Material for this exercise:

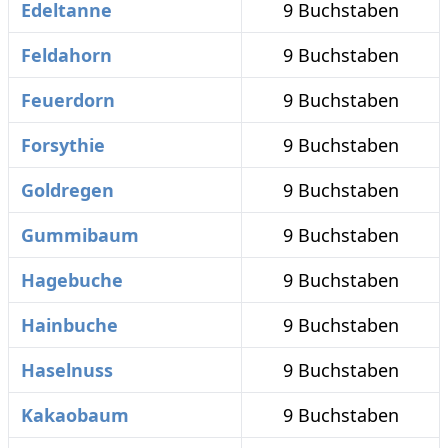
Edeltanne
9 Buchstaben
Feldahorn
9 Buchstaben
Feuerdorn
9 Buchstaben
Forsythie
9 Buchstaben
Goldregen
9 Buchstaben
Gummibaum
9 Buchstaben
Hagebuche
9 Buchstaben
Hainbuche
9 Buchstaben
Haselnuss
9 Buchstaben
Kakaobaum
9 Buchstaben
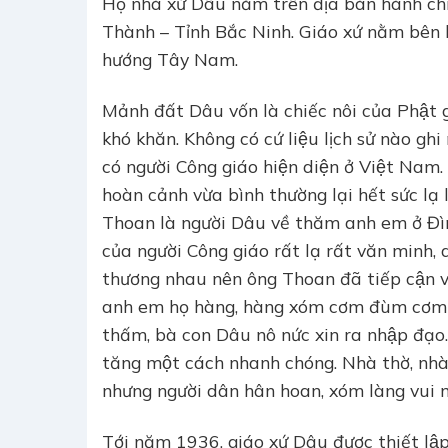
Họ nhà xứ Dâu nằm trên địa bàn hành c
Thành – Tỉnh Bắc Ninh. Giáo xứ nằm bê
hướng Tây Nam.
Mảnh đất Dâu vốn là chiếc nôi của Phật g
khó khăn. Không có cứ liệu lịch sử nào ghi
có người Công giáo hiện diện ở Việt Nam
hoàn cảnh vừa bình thường lại hết sức la
Thoan là người Dâu về thăm anh em ở Đình 
của người Công giáo rất lạ rất văn minh, 
thương nhau nên ông Thoan đã tiếp cận và
anh em họ hàng, hàng xóm cơm đùm cơm nă
thấm, bà con Dâu nô nức xin ra nhập đạo. 
tăng một cách nhanh chóng. Nhà thờ, nha
nhưng người dân hân hoan, xóm làng vui 
Tới năm 1936, giáo xứ Dâu được thiết lậ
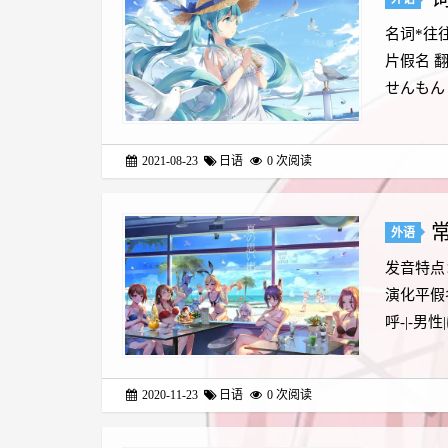
名词*往
片假名 翻
せんもん
2021-08-23
日语
0
次阅读
外语
发音特点
演化平假
呼-|-男性|ぼく
2020-11-23
日语
0
次阅读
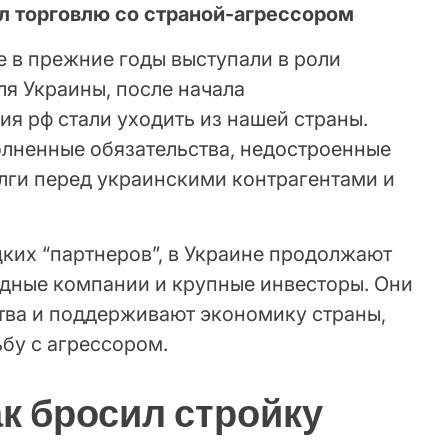
ил торговлю со страной-агрессором
е в прежние годы выступали в роли
ля Украины, после начала
я рф стали уходить из нашей страны.
олненные обязательства, недостроенные
лги перед украинскими контрагентами и
ецких “партнеров”, в Украине продолжают
дные компании и крупные инвесторы. Они
тва и поддерживают экономику страны,
бу с агрессором.
к бросил стройку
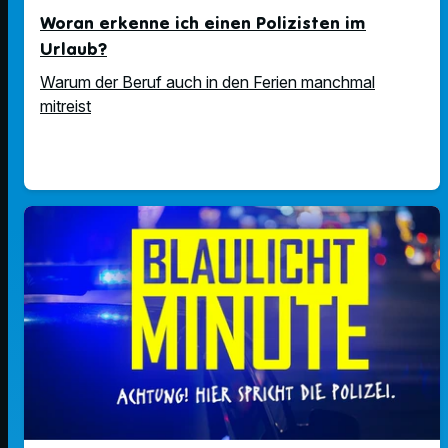
Woran erkenne ich einen Polizisten im
Urlaub?
Warum der Beruf auch in den Ferien manchmal
mitreist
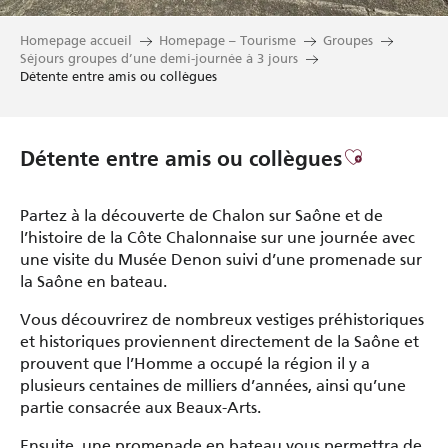
Homepage accueil
Homepage – Tourisme
Groupes
Séjours groupes d’une demi-journée à 3 jours
Détente entre amis ou collègues
Ajouter au
Détente entre amis ou collègues
Partez à la découverte de Chalon sur Saône et de
l’histoire de la Côte Chalonnaise sur une journée avec
une visite du Musée Denon suivi d’une promenade sur
la Saône en bateau.
Vous découvrirez de nombreux vestiges préhistoriques
et historiques proviennent directement de la Saône et
prouvent que l’Homme a occupé la région il y a
plusieurs centaines de milliers d’années, ainsi qu’une
partie consacrée aux Beaux-Arts.
Ensuite, une promenade en bateau vous permettra de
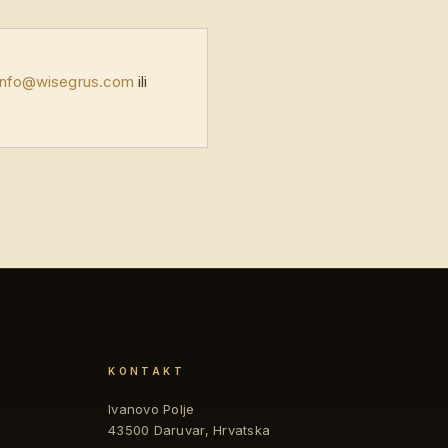
info@wisegrus.com
ili
KONTAKT
Ivanovo Polje
43500 Daruvar, Hrvatska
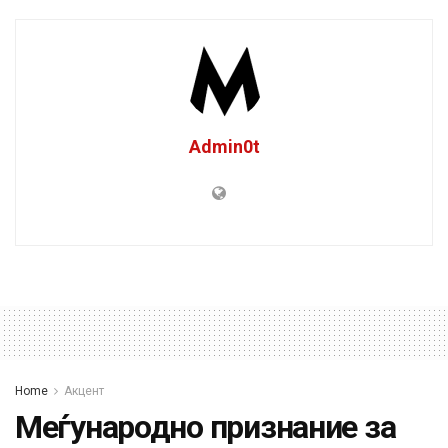
Admin0t
Home
Акцент
Меѓународно признание за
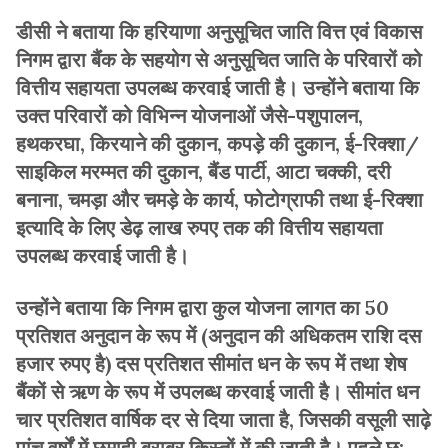
डीसी ने बताया कि हरियाणा अनुसूचित जाति वित्त एवं विकास
निगम द्वारा बैंक के सहयोग से अनुसूचित जाति के परिवारों को
वित्तीय सहायता उपलब्ध करवाई जाती है। उन्होंने बताया कि
उक्त परिवारों को विभिन्न योजनाओं जैसे-पशुपालन,
हथकरघा, किरयाने की दुकान, कपड़े की दुकान, ई-रिक्शा/
साइकिल मरम्मत की दुकान, बैंड पार्टी, आटा चक्की, दरी
बनाना, चमड़ा और चमड़े के कार्य, फोटोग्राफी तथा ई-रिक्शा
इत्यादि के लिए डेढ़ लाख रुपए तक की वित्तीय सहायता
उपलब्ध करवाई जाती है।
उन्होंने बताया कि निगम द्वारा कुल योजना लागत का 50
प्रतिशत अनुदान के रूप में (अनुदान की अधिकतम राशि दस
हजार रुपए है) दस प्रतिशत सीमांत धन के रूप में तथा शेष
बैंकों से ऋण के रूप में उपलब्ध करवाई जाती है। सीमांत धन
चार प्रतिशत वार्षिक दर से दिया जाता है, जिसकी वसूली साढ़े
पांच वर्षों में छमाही बराबर किस्तों में की जाती है। पहले छ:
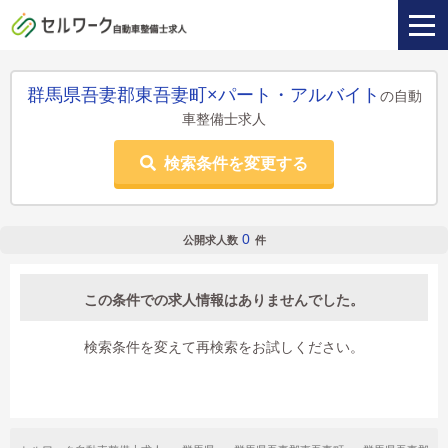
群馬県吾妻郡東吾妻町×パート・アルバイト
の自動
車整備士求人
検索条件を変更する
0
公開求人数
件
この条件での求人情報はありませんでした。
検索条件を変えて再検索をお試しください。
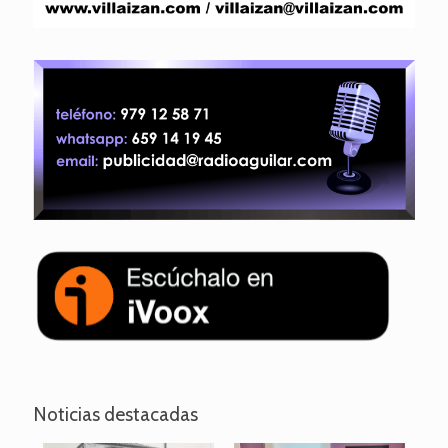
Noticias destacadas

Your assignment: What lines in the material above hold the word "Thoan"? Pull them out.

Finished task:
Thoan là người Dâu về thăm anh em ở Đình 
thương nhau nên ông Thoan đã tiếp cận và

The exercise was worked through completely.